4:13 pm on Sep 25, 2006 (gmt 0)



>>>With my click tracking scripts, I Do track what particular Ad is clicked.<<<

does it record the exact text of the ad at the time it was clicked? how do you know that the advertiser didn't rotate his ads? some ads are more effective than others.

does it tell you how many ads were in the ad block at the time that the ad was clicked? even if you had that data, you can't control the ad block configuration... so you'd be filtering advertisers based on incomplete data.

>>>So at the end of the day, I know how many times that Ad has been clicked.<<<

as david pointed out, the most you'll ever have is an average epc(not cpc), in part because google does not update it's reporting in a timely manner.

ronburk

5:30 pm on Sep 25, 2006 (gmt 0)

WebmasterWorld Senior Member 10+ Year Member



But none of these solutions takes into account that one specific ad may generate $2.00 for one click, but be worth 3c to the next click depending on where it's from and how likely G's guesswork thinks it is to convert.

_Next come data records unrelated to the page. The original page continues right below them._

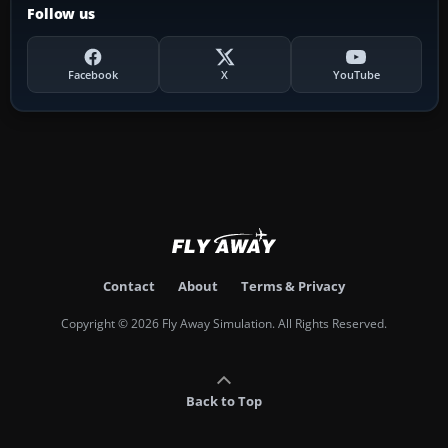
Follow us
Facebook
X
YouTube
Contact
About
Terms & Privacy
Copyright © 2026 Fly Away Simulation. All Rights Reserved.
Back to Top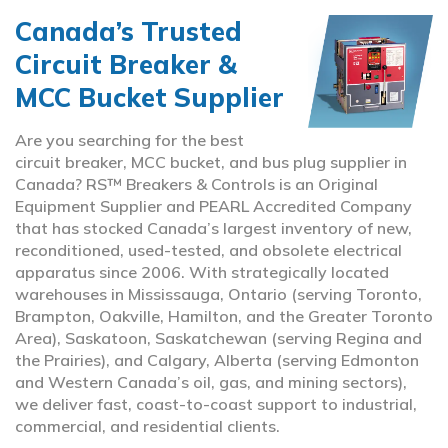
Canada’s Trusted
Circuit Breaker &
MCC Bucket Supplier
Are you searching for the best
circuit breaker, MCC bucket, and bus plug supplier in
Canada? RS™ Breakers & Controls is an Original
Equipment Supplier and PEARL Accredited Company
that has stocked Canada’s largest inventory of new,
reconditioned, used-tested, and obsolete electrical
apparatus since 2006. With strategically located
warehouses in Mississauga, Ontario (serving Toronto,
Brampton, Oakville, Hamilton, and the Greater Toronto
Area), Saskatoon, Saskatchewan (serving Regina and
the Prairies), and Calgary, Alberta (serving Edmonton
and Western Canada’s oil, gas, and mining sectors),
we deliver fast, coast-to-coast support to industrial,
commercial, and residential clients.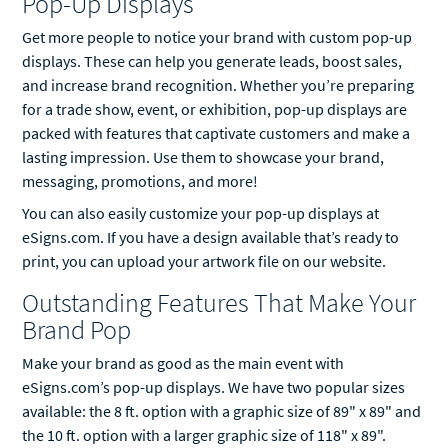
Pop-Up Displays
Get more people to notice your brand with custom pop-up
displays. These can help you generate leads, boost sales,
and increase brand recognition. Whether you’re preparing
for a trade show, event, or exhibition, pop-up displays are
packed with features that captivate customers and make a
lasting impression. Use them to showcase your brand,
messaging, promotions, and more!
You can also easily customize your pop-up displays at
eSigns.com. If you have a design available that’s ready to
print, you can upload your artwork file on our website.
Outstanding Features That Make Your
Brand Pop
Make your brand as good as the main event with
eSigns.com’s pop-up displays. We have two popular sizes
available: the 8 ft. option with a graphic size of 89" x 89" and
the 10 ft. option with a larger graphic size of 118" x 89".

Actually, by using one channel per click, you should be able to see any such variability directly. I would guess that for many ads on many sites, there will be little or no intra-day variation in payout.

rbacal

6:19 pm on Sep 25, 2006 (gmt 0)



Google can't figure out what it will do any longer - hence all the updates. If they don't know what it does any longer, it seems it's not a lot of point us expending effort to analyse it in any depth.

Not really accurate. Google will not know how a change will affect any given site, page, etc, or other small subset. It CAN know how it will affect the across the system performance, via modelling.